Features

Automation Watchdog provides comprehensive monitoring for automated workflows, ensuring they run as expected and alerting your team when something goes wrong.

Core Monitoring

Missed Action Watch

The primary monitoring mode. A Missed Action watch expects regular check-ins from your workflow. If a check-in is not received within the configured period, the watch enters an Error State and alerts your team.

Notify Only Watch

A lightweight notification relay. A Notify Only watch sends a notification whenever a check-in is received, without monitoring for missed check-ins.

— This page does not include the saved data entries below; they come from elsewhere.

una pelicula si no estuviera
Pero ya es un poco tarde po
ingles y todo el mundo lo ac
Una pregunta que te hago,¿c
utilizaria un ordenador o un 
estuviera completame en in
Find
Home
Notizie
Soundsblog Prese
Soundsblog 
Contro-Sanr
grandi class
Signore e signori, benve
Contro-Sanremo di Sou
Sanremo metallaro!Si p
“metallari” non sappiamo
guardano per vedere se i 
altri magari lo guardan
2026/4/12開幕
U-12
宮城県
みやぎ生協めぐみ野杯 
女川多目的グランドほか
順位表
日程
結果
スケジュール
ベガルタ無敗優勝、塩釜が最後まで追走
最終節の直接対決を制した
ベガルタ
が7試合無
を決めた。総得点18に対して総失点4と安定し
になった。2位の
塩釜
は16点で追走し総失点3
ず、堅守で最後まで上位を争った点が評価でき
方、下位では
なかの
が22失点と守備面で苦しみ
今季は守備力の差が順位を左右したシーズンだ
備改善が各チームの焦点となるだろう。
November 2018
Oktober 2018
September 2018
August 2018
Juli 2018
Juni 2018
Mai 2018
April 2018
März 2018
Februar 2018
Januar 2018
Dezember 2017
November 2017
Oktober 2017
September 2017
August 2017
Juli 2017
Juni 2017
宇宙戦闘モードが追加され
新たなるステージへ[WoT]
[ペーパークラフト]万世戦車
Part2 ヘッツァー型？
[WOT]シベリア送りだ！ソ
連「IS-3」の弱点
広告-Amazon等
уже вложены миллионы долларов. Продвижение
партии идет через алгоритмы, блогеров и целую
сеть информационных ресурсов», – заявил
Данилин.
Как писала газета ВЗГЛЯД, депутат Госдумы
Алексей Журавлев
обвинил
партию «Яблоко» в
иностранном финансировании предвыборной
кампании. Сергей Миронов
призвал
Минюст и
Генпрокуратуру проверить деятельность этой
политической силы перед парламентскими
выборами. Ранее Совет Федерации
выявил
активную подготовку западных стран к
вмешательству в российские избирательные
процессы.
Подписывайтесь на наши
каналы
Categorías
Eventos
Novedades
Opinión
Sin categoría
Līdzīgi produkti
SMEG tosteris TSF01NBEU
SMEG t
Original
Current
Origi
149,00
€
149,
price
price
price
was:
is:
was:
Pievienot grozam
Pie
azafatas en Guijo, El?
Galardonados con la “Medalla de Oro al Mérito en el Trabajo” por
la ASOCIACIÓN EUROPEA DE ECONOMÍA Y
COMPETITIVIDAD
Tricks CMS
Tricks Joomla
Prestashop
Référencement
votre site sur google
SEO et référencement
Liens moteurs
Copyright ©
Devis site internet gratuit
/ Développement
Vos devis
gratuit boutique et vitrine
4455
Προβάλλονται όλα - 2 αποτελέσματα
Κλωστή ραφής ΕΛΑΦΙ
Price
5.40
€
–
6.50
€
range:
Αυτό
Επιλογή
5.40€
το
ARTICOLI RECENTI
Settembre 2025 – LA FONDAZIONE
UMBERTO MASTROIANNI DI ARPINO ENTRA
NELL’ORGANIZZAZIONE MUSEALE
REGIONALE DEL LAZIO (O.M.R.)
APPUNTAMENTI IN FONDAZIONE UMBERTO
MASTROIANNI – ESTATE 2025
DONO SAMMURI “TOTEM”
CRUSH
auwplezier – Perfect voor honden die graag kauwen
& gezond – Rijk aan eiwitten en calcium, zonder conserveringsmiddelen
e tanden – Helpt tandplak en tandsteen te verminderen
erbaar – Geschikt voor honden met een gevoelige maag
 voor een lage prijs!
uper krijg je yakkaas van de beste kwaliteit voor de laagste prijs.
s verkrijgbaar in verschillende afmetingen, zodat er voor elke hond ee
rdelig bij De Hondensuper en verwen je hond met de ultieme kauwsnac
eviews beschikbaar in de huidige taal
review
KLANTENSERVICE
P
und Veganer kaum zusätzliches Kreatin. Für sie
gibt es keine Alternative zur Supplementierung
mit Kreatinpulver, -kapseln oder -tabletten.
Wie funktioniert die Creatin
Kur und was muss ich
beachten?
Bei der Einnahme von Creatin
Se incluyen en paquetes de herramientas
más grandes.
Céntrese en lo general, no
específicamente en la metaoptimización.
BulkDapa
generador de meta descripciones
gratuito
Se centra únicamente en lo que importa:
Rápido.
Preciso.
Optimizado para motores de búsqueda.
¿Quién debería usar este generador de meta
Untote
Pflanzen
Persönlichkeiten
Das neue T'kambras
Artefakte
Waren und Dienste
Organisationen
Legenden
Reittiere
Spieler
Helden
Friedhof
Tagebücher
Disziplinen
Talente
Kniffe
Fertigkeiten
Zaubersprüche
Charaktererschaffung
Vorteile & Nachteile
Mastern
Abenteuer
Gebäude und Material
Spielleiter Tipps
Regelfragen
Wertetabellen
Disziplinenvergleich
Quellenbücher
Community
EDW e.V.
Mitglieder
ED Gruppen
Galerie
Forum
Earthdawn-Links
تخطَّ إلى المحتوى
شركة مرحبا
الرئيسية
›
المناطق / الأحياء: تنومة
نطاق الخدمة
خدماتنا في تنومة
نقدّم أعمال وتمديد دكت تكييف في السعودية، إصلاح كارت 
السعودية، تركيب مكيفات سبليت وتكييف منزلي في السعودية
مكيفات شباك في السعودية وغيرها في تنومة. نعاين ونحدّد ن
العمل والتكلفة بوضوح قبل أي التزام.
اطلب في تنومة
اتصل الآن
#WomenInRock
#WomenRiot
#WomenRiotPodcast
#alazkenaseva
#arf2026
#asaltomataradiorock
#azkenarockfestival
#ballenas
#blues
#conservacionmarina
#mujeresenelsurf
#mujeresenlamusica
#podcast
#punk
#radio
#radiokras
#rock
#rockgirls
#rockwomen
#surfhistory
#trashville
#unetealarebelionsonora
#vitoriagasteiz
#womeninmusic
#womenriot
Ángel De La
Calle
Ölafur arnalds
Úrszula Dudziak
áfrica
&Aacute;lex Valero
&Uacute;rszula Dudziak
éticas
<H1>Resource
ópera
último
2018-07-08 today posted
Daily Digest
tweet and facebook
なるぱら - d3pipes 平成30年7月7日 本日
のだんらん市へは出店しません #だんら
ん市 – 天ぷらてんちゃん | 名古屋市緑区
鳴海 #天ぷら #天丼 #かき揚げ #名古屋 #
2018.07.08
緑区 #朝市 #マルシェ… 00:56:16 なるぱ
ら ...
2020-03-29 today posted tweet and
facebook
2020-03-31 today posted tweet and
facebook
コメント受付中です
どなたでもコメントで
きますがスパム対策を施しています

Flexible Scheduling and Activation

Schedule-Based Activation

Define recurring schedules for when your watch should be active. Supports configurable frequency, interval, days of the week, hours, minutes, and duration. Watches automatically activate and deactivate according to the schedule.

Event-Based Activation

Activate and deactivate watches dynamically through API calls. Ideal for workflows triggered by external events, such as a dispatcher loading work into a queue and activating the performer's watch.

Inactive Check-ins

By default, check-ins on inactive watches are rejected. Watches must be activated before they accept check-ins. This ensures clear lifecycle control and prevents silent processing of check-ins on watches that should not be running.

Activate On Check-In

For non-scheduled Missed Action watches, Activate On Check-In allows the first valid check-in to activate the condition automatically and continue processing that same check-in. This is supported for Standard, Condition By Queue, and Condition By Machine watches.

Activate On Deactivation

Activate On Deactivation links one watch to another so that when the source watch deactivates, the target watch is automatically activated. This is useful for workflow handoffs such as dispatcher-to-performer patterns.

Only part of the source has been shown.